My mother, Janina Maleszyk, age 8 with her father and sisters in their Polish passport photograph dated April 25, 1929. Her father, Alekzander, a Cossack, had been an artillery officer and a friend of Tzar Nicholas II. The Tzar visited the field hospital in which my grandfather was recovering from a wound sustained in the Russian war with Japan in 1905. While presenting him with a medal the Tzar starting talking with Alex and a lengthy conversation took place. His aides tried to hurry the Tzar along, but he refused. Finally he told Alex to report to the palace in St. Petersburg when he recovered, and they could continue discussing their ideas. The two of them started a friendship that my grandfather remembered to his dying days. Alekzander was an officer in the palace guard and a tutor to young Alexei. He took meals with the Tzar at least once a week, mostly more often. He shared many stories with me about his life in St. Petersburg - fascinating to say the least. Most interesting was that he said that Anastasia had been killed by the Communists, but Maria and Alexei were saved and taken to live with a farmer in a remote area. He thought that they died later from childhood diseases, but he was never really certain what happened to them. DNA studies confirm that Maria and Alexei were not among the royal remains that were found in a mine shaft.
The photographer moved his camera while taking this photograph resulting in some unfortunate blurring.

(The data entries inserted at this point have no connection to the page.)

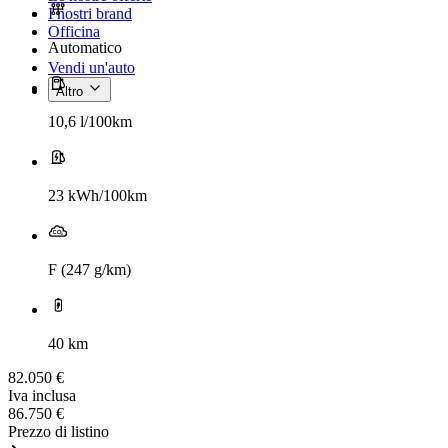
I nostri brand
Officina
Automatico
Vendi un'auto
Altro
10,6 l/100km
23 kWh/100km
F (247 g/km)
40 km
82.050 €
Iva inclusa
86.750 €
Prezzo di listino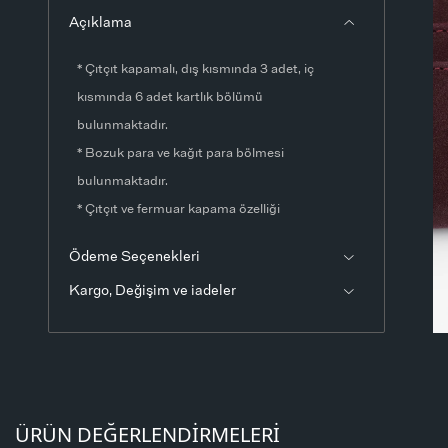
Açıklama
* Çıtçıt kapamalı, dış kısmında 3 adet, iç
kısmında 6 adet kartlık bölümü
bulunmaktadır.
* Bozuk para ve kağıt para bölmesi
bulunmaktadır.
* Çıtçıt ve fermuar kapama özelliği
bulunmaktadır.
Ödeme Seçenekleri
* Ürün içeriği: %3 Polyurethane %3 Pvc %22
Kargo, Değişim ve iadeler
Pes
* Numune ürünün ölçüleri:Yükseklik: 9
cmGenişlik: 12 cmDerinlik: 2 cmÖlçülerde ±1-3
cm fark olabilir.
* Ürün fotoğrafları stüdyo ortamında
ÜRÜN DEĞERLENDIRMELERI
çekilmiştir. Işık ve ekran ayarlarından dolayı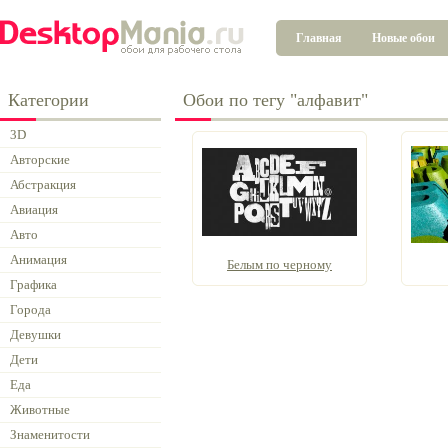
Главная
Новые обои
Категории
Обои по тегу "алфавит"
3D
Авторские
Абстракция
Авиация
Авто
Анимация
Белым по черному
Графика
Города
Девушки
Дети
Еда
Животные
Знаменитости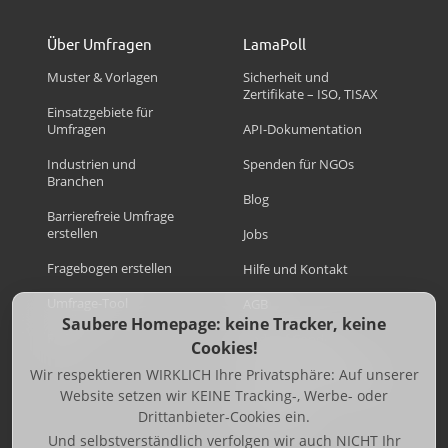
Über Umfragen
LamaPoll
Muster & Vorlagen
Sicherheit und
Zertifikate – ISO, TISAX
Einsatzgebiete für
Umfragen
API-Dokumentation
Industrien und
Spenden für NGOs
Branchen
Blog
Barrierefreie Umfrage
erstellen
Jobs
Fragebogen erstellen
Hilfe und Kontakt
Umfrage-Tool
AGB
Saubere Homepage: keine Tracker, keine
FAQ
Code of Conduct
Cookies!
Wir respektieren WIRKLICH Ihre Privatsphäre: Auf unserer
Datenschutzerklärung
Website setzen wir KEINE Tracking-, Werbe- oder
Impressum
Drittanbieter-Cookies ein.
Und selbstverständlich verfolgen wir auch NICHT Ihr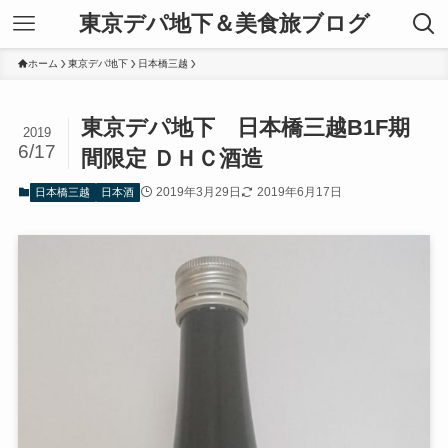
東京デパ地下＆美食旅ブログ
ホーム
東京デパ地下
日本橋三越
東京デパ地下 日本橋三越B1F期
2019
6/17
間限定 ＤＨＣ酒造
2019年3月29日
2019年6月17日
日本橋三越
日本酒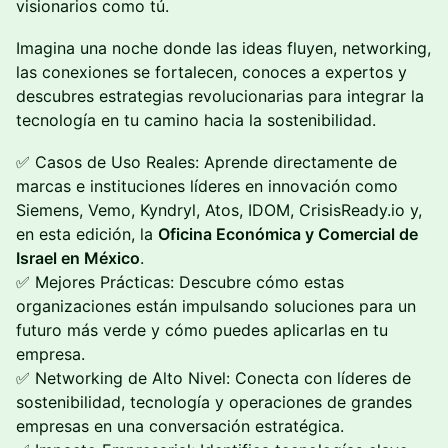
visionarios como tú.
Imagina una noche donde las ideas fluyen, networking,
las conexiones se fortalecen, conoces a expertos y
descubres estrategias revolucionarias para integrar la
tecnología en tu camino hacia la sostenibilidad.
✅ Casos de Uso Reales: Aprende directamente de
marcas e instituciones líderes en innovación como
Siemens, Vemo, Kyndryl, Atos, IDOM, CrisisReady.io y,
en esta edición, la
Oficina Económica y Comercial de
Israel en México
.
✅ Mejores Prácticas: Descubre cómo estas
organizaciones están impulsando soluciones para un
futuro más verde y cómo puedes aplicarlas en tu
empresa.
✅ Networking de Alto Nivel: Conecta con líderes de
sostenibilidad, tecnología y operaciones de grandes
empresas en una conversación estratégica.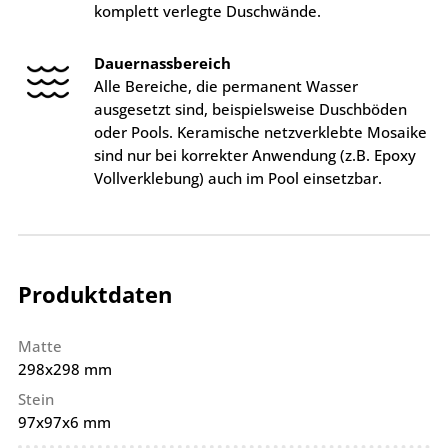
komplett verlegte Duschwände.
Dauernassbereich
Alle Bereiche, die permanent Wasser
ausgesetzt sind, beispielsweise Duschböden
oder Pools. Keramische netzverklebte Mosaike
sind nur bei korrekter Anwendung (z.B. Epoxy
Vollverklebung) auch im Pool einsetzbar.
Produktdaten
Matte
298x298 mm
Stein
97x97x6 mm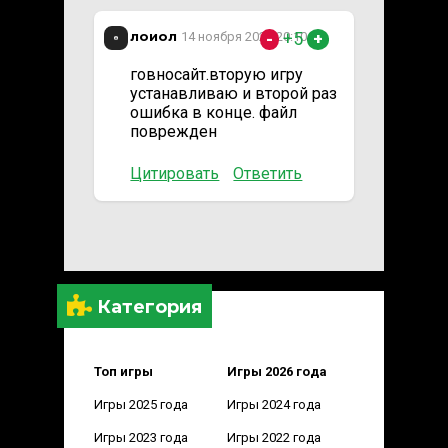
лоиол
+5
14 ноября 2025 20:10
-
+
говносайт.вторую игру
устанавливаю и второй раз
ошибка в конце. файл
поврежден
Цитировать
Ответить
Категория
Топ игры
Игры 2026 года
Игры 2025 года
Игры 2024 года
Игры 2023 года
Игры 2022 года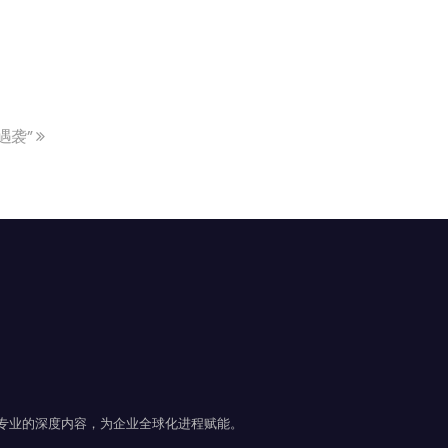
“遇袭”
且专业的深度内容，为企业全球化进程赋能。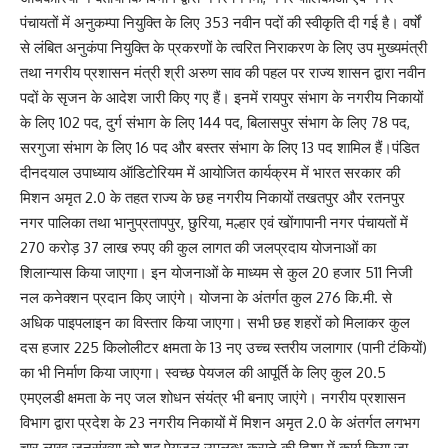
पंचायतों में अनुकम्पा नियुक्ति के लिए 353 नवीन पदों की स्वीकृति दी गई है। वर्षों
से लंबित अनुकंपा नियुक्ति के प्रकरणों के त्वरित निराकरण के लिए उप मुख्यमंत्री
तथा नगरीय प्रशासन मंत्री श्री अरुण साव की पहल पर राज्य शासन द्वारा नवीन
पदों के सृजन के आदेश जारी किए गए हैं। इनमें रायपुर संभाग के नगरीय निकायों
के लिए 102 पद, दुर्ग संभाग के लिए 144 पद, बिलासपुर संभाग के लिए 78 पद,
सरगुजा संभाग के लिए 16 पद और बस्तर संभाग के लिए 13 पद शामिल हैं।पंडित
दीनदयाल उपाध्याय ऑडिटोरियम में आयोजित कार्यक्रम में भारत सरकार की
मिशन अमृत 2.0 के तहत राज्य के छह नगरीय निकायों तखतपुर और रतनपुर
नगर पालिका तथा भानुप्रतापपुर, छुरिया, मल्हार एवं खोंगापानी नगर पंचायतों में
270 करोड़ 37 लाख रुपए की कुल लागत की जलप्रदाय योजनाओं का
शिलान्यास किया जाएगा। इन योजनाओं के माध्यम से कुल 20 हजार 511 निजी
नल कनेक्शन प्रदान किए जाएंगे। योजना के अंतर्गत कुल 276 कि.मी. से
अधिक पाइपलाइन का विस्तार किया जाएगा। सभी छह शहरों को मिलाकर कुल
दस हजार 225 किलोलीटर क्षमता के 13 नए उच्च स्तरीय जलागार (पानी टंकियों)
का भी निर्माण किया जाएगा। स्वच्छ पेयजल की आपूर्ति के लिए कुल 20.5
एमएलडी क्षमता के नए जल शोधन संयंत्र भी बनाए जाएंगे। नगरीय प्रशासन
विभाग द्वारा प्रदेश के 23 नगरीय निकायों में मिशन अमृत 2.0 के अंतर्गत लगभग
चार लाख जनसंख्या को शुद्व पेयजल उपलब्ध कराने की दिशा में कार्य किया जा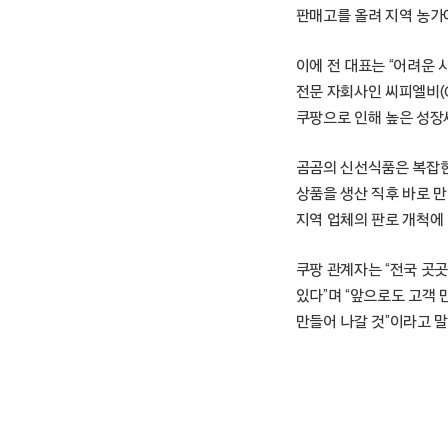
판매고를 올려 지역 농가에
이에 전 대표는 “어려운 
전문 자회사인 씨피엘비(C
쿠팡으로 인해 높은 성장
곰곰의 신선식품은 복잡한
상품을 생산 직후 바로 만
지역 업체의 판로 개척에 
쿠팡 관계자는 “전국 곳
있다”며 “앞으로도 고객
만들어 나갈 것”이라고 말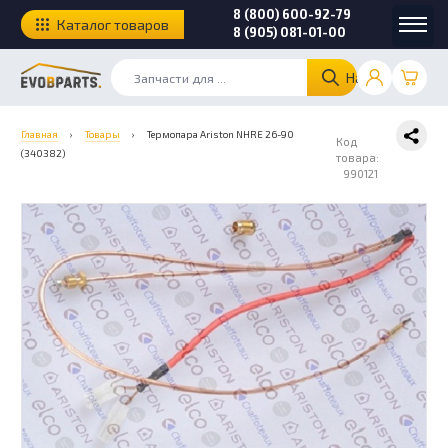
8 (800) 600-92-79
Каталог товаров
8 (905) 081-01-00
Найти
Главная
›
Товары
›
Термопара Ariston NHRE 26-90
Код
(340382)
товара:
990121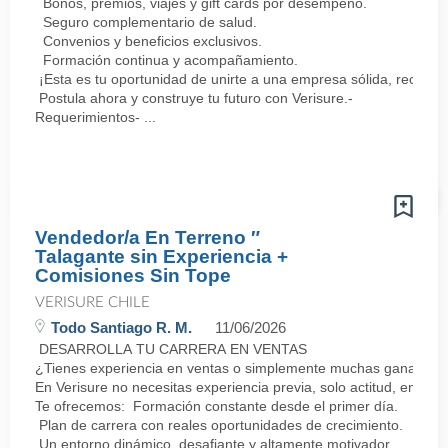
Bonos, premios, viajes y gift cards por desempeño.
Seguro complementario de salud.
Convenios y beneficios exclusivos.
Formación continua y acompañamiento.
¡Esta es tu oportunidad de unirte a una empresa sólida, reconoc
Postula ahora y construye tu futuro con Verisure.-
Requerimientos- ...
Vendedor/a En Terreno ″
Talagante sin Experiencia +
Comisiones Sin Tope
VERISURE CHILE
Todo Santiago R. M.
11/06/2026
DESARROLLA TU CARRERA EN VENTAS
¿Tienes experiencia en ventas o simplemente muchas ganas de 
En Verisure no necesitas experiencia previa, solo actitud, energí
Te ofrecemos: Formación constante desde el primer día.
Plan de carrera con reales oportunidades de crecimiento.
Un entorno dinámico, desafiante y altamente motivador.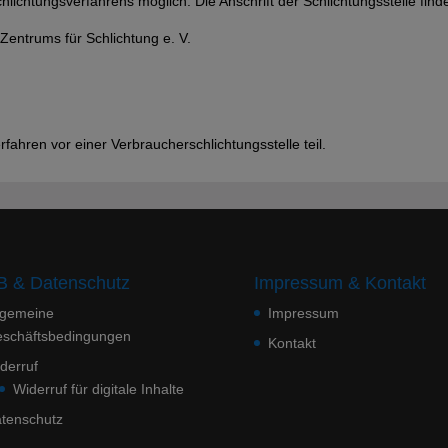
Schlichtungsverfahrens möglich. Die Anschrift der Schlichtungsstelle fin
Zentrums für Schlichtung e. V.
fahren vor einer Verbraucherschlichtungsstelle teil.
 & Datenschutz
Impressum & Kontakt
lgemeine
Impressum
schäftsbedingungen
Kontakt
derruf
Widerruf für digitale Inhalte
tenschutz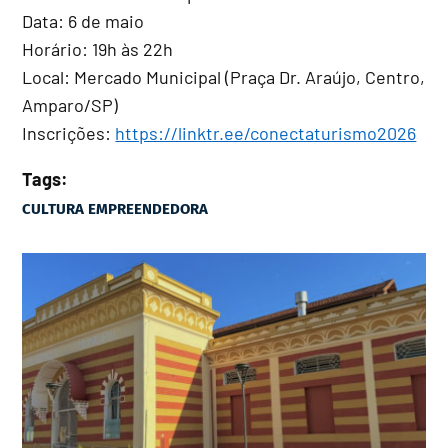
Data: 6 de maio
Horário: 19h às 22h
Local: Mercado Municipal (Praça Dr. Araújo, Centro,
Amparo/SP)
Inscrições:
https://linktr.ee/conectaturismo2026
Tags:
CULTURA EMPREENDEDORA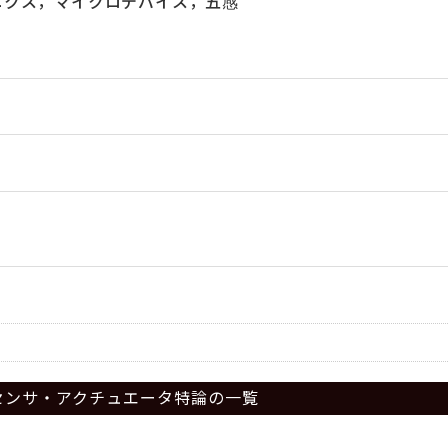
ニクス，マイクロデバイス，五感
センサ・アクチュエータ特論の一覧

One of the interesting stories that my Dziadzia told me was about his arrival at the front during the war with the Japanese. He was riding his horse to report to company HQ when he saw 2 friends from Cadet School. He jumped off his horse, and the three shared loud greetings, laughter and hearty bear hugs. They were overjoyed to see each other again. Before they could say much the Japanese artillery fired on their position. The 3 of them decided to man an artillery piece together - just as in Cadet School (they had been sent to the Cadet School for officer training at age 12). My grandfather was in the center with his friends on either side of him. No sooner had they gotten into position than a Japanese shell hit the muzzle of their artillery piece, exploded and killed instantly both of his friends but left him untouched physically. He never forgot or got over the loss of his 2 friends. Sometimes when we would take a walk together on a nice sunny day he would look up to the sky with his arms outstretched, palms up, and ask, "Why me, God? Why did you take my friends and not me?"